Unfortunately, Rabbit’s R1 device is not working well. The LAM (Large Action Model) inside of R1 is not a new agentic AI model as claimed but ChatGPT with some hard-coded scripts and Rabbit’s founder Jesse Lyu has been exposed as a shady character who was previously involved in an NFT scam.
Pendant and friend
Another AI gadget is Limitless Pendant (previously Rewind Pendant), a small device you can carry in a necklace or on the top of your shirt as it transcribes all your conversations throughout the day. The primary use case is transcribing meeting notes. The device can be pre-ordered for $99 and will be shipped in Q4 2024.
The newly announced AI gadget, friend, is carried in a necklace and works in a similar way to Pendant. Except, not only is friend always listening in on conversations, but it actively uses this data to learn and communicate with its wearer via text messages and push notifications on the phone it’s paired to.

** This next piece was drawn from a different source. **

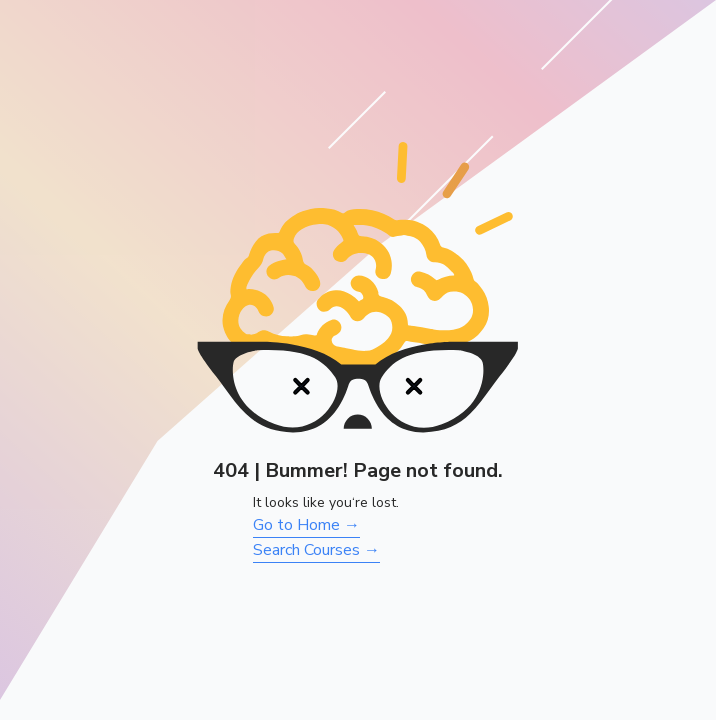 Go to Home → (306, 525)
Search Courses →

The idea for friend came from the bright mind of Avi Schiffman, a 21-year-old Harvard dropout who created an award-winning first website for tracking Covid-19 cases across the world when he was only 17. In 2022, Schiffmann launched a website that helped Ukrainian refugees connect with people in neighboring countries willing to offer them shelter.
friend was announced on International Friendship Day, July 30, with this opening line from CEO Schiffmann:
“friend is an expression of how lonely I've felt.”
The premise for the products is that having a constant companion in the form of Anthropic’s Claude 3.5 model - which is powering friend - can alleviate loneliness.
Well, can it?
That depends solely on how helpful the AI model is perceived to be by the user. If a user of friend feels deeply understood by the AI model and it provides relevant input to his or her daily life, then yes, friend can alleviate loneliness. If friend is unconvincing and falls short of its name, then the product is annoying and without value.
My hot take is that LLMs disguised as AI friends are not ready for prime time. Chances are they won’t be. In effect, I don’t think AI or any technology we have today is capable of genuinely mitigating loneliness for the average human. That doesn’t mean, however, that tech can’t support mental welfare or help to turn around the loneliness trend.